I have the same thoughts regarding the Harry Potter movies. The generic, derivative orchestral scores from John Williams, again, trivialize the narrative and the same caveats apply to the visual imagery. I know this just sounds grouchy, and it certainly doesn't diminish my enjoyment as I just go back to the books. But I worry that lots of people think they have experienced the Tolkien and Rowling books by seeing the movies, when they really have not. It seems that any popular literature stands the risk of being Disneyfied.

What I think underlies this is a general cultural phenomenon where excellence and challenging literature is discounted in favor of trivial and maudlin displays. I guess to a narcissistic generation this is appropriate. If all you want is to be reinforced, told how wonderful you are and reassured as to your being the best and deserving the best, then hey wow. I think a whole raft of so-called "self-help" books were really mislabeled. They should be called "self-harm" books. As it says in the Odyssey somewhere, "sufferings are teachings." And the contrary: if you are insulated from all suffering and challenges, then your learning experience is impoverished.

Of course, reality has a tendency to break through our little delusions like a splash of ice water. In this wonderful modern world we live in, twelve major cities in the US are experiencing record levels of homicides. But we are going to be carbon-free by 2050!

Still, despite all the fearsome rumblings in the world, I'm having a lot of fun and have no complaints. Really! Mind you, I am going to put off all travel plans for the foreseeable future. But I seem to be living in a place that has not entirely lost its mind, for whatever reason, and I can live, not only a relatively normal life, but a fulfilling one. Well, yeah, I can't seem to get any pieces premiered, but you can't have everything.

The upside of the current situation is that with resources like YouTube, you can hear just about any piece of music you want.
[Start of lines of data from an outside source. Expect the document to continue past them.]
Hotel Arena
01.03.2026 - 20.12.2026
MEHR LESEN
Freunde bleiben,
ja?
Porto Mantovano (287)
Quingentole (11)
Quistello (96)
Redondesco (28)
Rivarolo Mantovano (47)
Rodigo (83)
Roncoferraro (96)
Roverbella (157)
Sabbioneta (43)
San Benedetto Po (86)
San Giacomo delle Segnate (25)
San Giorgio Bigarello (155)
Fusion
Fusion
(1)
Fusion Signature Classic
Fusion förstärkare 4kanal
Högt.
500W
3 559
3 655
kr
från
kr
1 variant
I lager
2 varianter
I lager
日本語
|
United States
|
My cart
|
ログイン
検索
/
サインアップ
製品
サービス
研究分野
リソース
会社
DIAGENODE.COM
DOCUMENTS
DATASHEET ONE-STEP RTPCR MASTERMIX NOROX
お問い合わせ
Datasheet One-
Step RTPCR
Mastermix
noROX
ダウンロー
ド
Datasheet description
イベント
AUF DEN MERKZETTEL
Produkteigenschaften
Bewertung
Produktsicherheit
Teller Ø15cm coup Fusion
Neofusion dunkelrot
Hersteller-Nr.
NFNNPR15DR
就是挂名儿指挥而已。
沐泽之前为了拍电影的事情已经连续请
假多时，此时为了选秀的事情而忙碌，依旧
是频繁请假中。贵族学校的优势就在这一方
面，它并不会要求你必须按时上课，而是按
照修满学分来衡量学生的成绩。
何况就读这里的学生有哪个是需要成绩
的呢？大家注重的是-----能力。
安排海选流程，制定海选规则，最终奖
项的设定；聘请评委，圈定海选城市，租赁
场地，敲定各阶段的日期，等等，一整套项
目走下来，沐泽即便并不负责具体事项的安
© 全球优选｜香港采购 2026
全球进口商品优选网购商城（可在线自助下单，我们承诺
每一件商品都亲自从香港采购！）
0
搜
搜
I was just listening to a 2019 piece by Kaija Saariaho titled Vista and a lovely piece it is. Back in the good old days you could not hear music like that unless you lived where it was premiered or unless CBC broadcast it (unlikely) and if it had not yet been commercially recorded, your only other option was to buy the score at some horrendous price. Now, just go to YouTube and there it is. And the sound quality is not too bad. Just that alone is really amazing. Another upside, I can video chat with my ex-wife in Germany over Facetime and usually the picture is clear and the audio is pretty good. These are real treasures and were not available until recent years.
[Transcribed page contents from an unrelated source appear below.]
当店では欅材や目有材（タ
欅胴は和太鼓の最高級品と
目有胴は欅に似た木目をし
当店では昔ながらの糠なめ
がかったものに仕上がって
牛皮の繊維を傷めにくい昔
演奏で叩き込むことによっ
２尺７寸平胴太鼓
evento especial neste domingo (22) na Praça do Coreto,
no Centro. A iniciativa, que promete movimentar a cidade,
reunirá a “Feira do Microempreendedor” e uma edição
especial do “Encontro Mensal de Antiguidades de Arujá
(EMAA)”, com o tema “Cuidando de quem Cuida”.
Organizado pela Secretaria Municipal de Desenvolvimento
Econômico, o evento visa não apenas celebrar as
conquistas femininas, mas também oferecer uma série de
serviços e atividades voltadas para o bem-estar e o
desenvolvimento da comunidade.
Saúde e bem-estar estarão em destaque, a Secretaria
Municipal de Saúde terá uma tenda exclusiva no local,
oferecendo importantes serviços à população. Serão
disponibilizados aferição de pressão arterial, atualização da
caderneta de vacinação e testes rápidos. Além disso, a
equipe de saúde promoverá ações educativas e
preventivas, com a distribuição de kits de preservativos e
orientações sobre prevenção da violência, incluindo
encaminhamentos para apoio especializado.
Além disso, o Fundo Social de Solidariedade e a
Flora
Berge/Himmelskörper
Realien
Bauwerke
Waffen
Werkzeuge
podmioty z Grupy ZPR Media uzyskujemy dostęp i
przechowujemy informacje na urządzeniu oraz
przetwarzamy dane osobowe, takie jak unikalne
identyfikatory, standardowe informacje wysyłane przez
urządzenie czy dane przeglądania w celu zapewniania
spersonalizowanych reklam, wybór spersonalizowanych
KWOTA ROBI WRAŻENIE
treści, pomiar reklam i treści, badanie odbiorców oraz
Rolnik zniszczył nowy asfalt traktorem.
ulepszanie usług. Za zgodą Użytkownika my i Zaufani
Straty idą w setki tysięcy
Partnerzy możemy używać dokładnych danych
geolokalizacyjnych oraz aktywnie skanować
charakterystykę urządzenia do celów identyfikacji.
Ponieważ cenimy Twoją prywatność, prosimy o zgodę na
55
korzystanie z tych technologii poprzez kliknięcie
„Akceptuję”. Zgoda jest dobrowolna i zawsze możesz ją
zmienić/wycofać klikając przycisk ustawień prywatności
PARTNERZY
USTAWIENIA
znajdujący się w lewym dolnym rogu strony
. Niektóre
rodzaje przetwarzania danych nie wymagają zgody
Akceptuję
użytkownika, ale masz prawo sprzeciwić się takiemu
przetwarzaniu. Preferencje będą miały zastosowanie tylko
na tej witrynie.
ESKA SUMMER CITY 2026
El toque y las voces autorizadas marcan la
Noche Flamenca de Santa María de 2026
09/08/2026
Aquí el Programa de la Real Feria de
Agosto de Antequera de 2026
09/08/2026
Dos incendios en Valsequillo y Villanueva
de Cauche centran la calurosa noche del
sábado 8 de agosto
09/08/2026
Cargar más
So I suppose we should just be grateful for the good stuff!


Monday, December 6, 2021

Why I Dropped Out of Grad School

Back in the 90s I retired from my career as a concert guitarist because it became clear that I just could not break through to the next level (at least not in the Canadian concert scene) and I went back to school as a doctoral candidate in musicology. This was a very positive and enjoyable time for me because it got me back in touch with a lot of intellectual skills that I had been neglecting. Working as a concert soloist means that you spend a remarkable amount of time every day in fairly repetitive technical exercises.

Applying for the program I dug out an old paper I had done on the lute fantasia and brushed up on some theory and history. I was accepted into the program, but, as I had not done an honours undergraduate degree, with the proviso that I do two seminars in music theory. It turned out that these two courses, one on fugue and the other on form-functional analysis of non-classical theme types, were two of the most enjoyable and meaty of all the ones I took. There was one on Shostakovich symphonies that enriches my life to this day and other interesting ones on 20th century theory and analysis, research methods, opera comedy, Dufay, American experimental music and so on. For me it was an enormously productive time.

But.

Ironically, the program was also beneficial economically! As my concert career wound down, with fewer lucrative engagements, I filled in the gap by teaching privately as well as at a two-year college and university. I didn't have a lot of students, but it kept my head above water. Once I started the doctoral program I kept most of that teaching and added on teaching jobs that came with the doctoral program. I taught basic music theory to non-music majors and music appreciation to a huge class. Great fun. And it meant that my income actually increased! Now, compare this to the incredibly sad story of this woman:

Meet a single mom and adjunct professor with $430,000 in student debt: ‘I’m in a hole that I’m never going to get out of’

While Maria's undergraduate education, which she completed in 2001, was funded through scholarships and Pell grants, she knew more advanced degrees would give her a leg up in university teaching — especially as a woman in the industry. So she pursued a master's degree and a PhD, the latter of which took seven years to complete.

It was not a decision she took lightly, and at the time she believed the commitment would be worth it. Maria, who requested her last name be withheld for privacy reasons, extensively researched the program, and its statistics for employment post-graduation looked promising. However, she was unable to land a full-time university job after graduation in 2014 and found herself unable to afford her student-loan payments.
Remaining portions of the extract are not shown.